Exercise directions: Within the material below, how many lines include "Vous"? Answer with the count only.

Provided records:
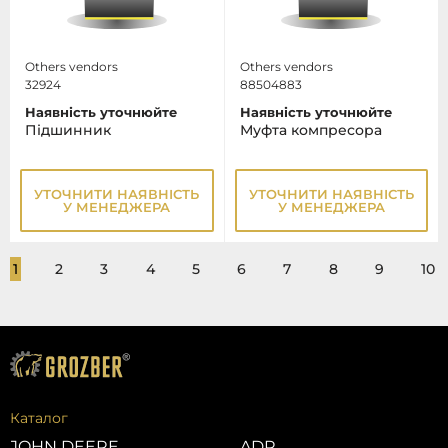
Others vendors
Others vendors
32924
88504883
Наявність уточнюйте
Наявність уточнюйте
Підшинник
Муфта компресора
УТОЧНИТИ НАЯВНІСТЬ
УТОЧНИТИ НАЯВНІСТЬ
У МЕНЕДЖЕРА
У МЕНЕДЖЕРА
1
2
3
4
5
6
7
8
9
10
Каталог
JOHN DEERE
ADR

---

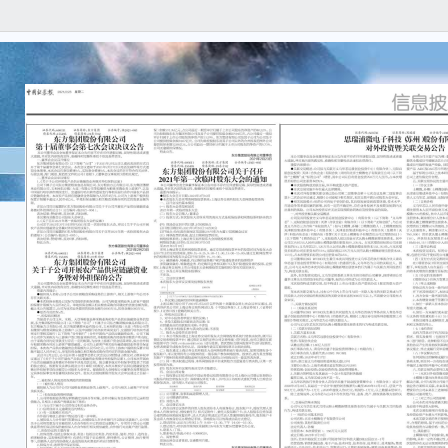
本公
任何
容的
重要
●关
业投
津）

* * *

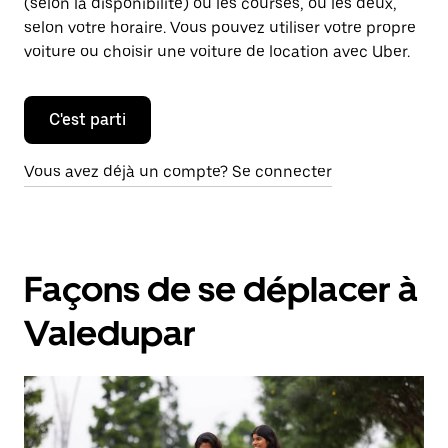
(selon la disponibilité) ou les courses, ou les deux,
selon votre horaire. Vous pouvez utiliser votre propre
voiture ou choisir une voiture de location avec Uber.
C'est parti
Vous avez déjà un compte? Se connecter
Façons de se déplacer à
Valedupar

Solution to this task: 2